Utilizing translation tools on a wider scale can provide a viable alternative to dealing with the shortage of human translators. Furthermore, these tools can be useful for countries to provide medical assistance or humanitarian aid to foreign nations, during emergencies like war or natural disasters, where it is difficult to know whether communication is possible with the local population. Overall, the rise in diverse populations has led to a growing language disconnect in the field of healthcare. Exploring technology-based solutions can combat the shortage of human translators in many countries and make healthcare more accessible to all.



Works Cited

Al Shamsi, Hilal, et al. “Implications of Language Barriers for Healthcare: A Systematic Review.” Oman Medical Journal, vol. 35, no. 2, 30 Apr. 2020, www.ncbi.nlm.nih.gov/pmc/articles/PMC7201401/, https://doi.org/10.5001/omj.2020.40.

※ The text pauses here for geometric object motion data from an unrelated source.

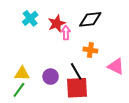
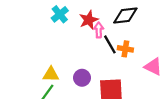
black line: (76, 71) -> (110, 44), moved

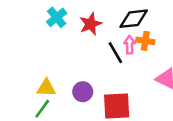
pink arrow: (99, 30) -> (130, 45), moved
orange cross: (125, 49) -> (145, 41), moved

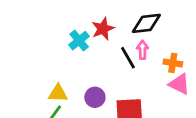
cyan cross: (57, 17) -> (79, 41), moved
orange cross: (145, 41) -> (173, 63), moved

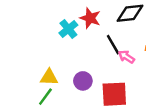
red star: (103, 29) -> (90, 18), turned -30
pink arrow: (142, 50) -> (126, 57), moved, turned -56

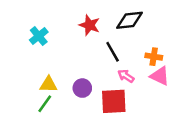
cyan cross: (68, 29) -> (39, 36), moved
pink arrow: (126, 57) -> (126, 76), moved

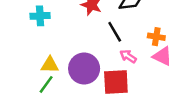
cyan cross: (39, 36) -> (40, 16), turned 36
purple circle: (82, 88) -> (84, 69), size x1.6

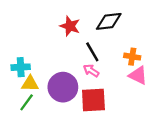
cyan cross: (40, 16) -> (21, 67), moved
pink arrow: (128, 56) -> (91, 71), moved

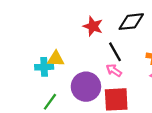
yellow triangle: (30, 84) -> (56, 59), moved

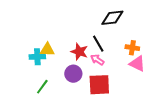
red star: (93, 26) -> (79, 52), moved
purple circle: (86, 87) -> (73, 74), size x0.7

Bischoff, Alexander, and Kris Denhaerynck. “What Do Language Barriers Cost? An Exploratory Study among Asylum Seekers in Switzerland.” BMC Health Services Research, vol. 10, no. 1, 23 Aug. 2010, https://doi.org/10.1186/1472-6963-10-248.

The National Council on Interpreting in Health Care Working Papers Series . A National Code Of Ethics For Interpreters In Health Care. 2004.

U.S. Bureau of Labor Statistics. “Interpreters and Translators : Occupational Outlook Handbook: : U.S. Bureau of Labor Statistics.” Bls.gov, 25 Apr. 2018, www.bls.gov/ooh/media-and-communication/interpreters-and-translators.htm.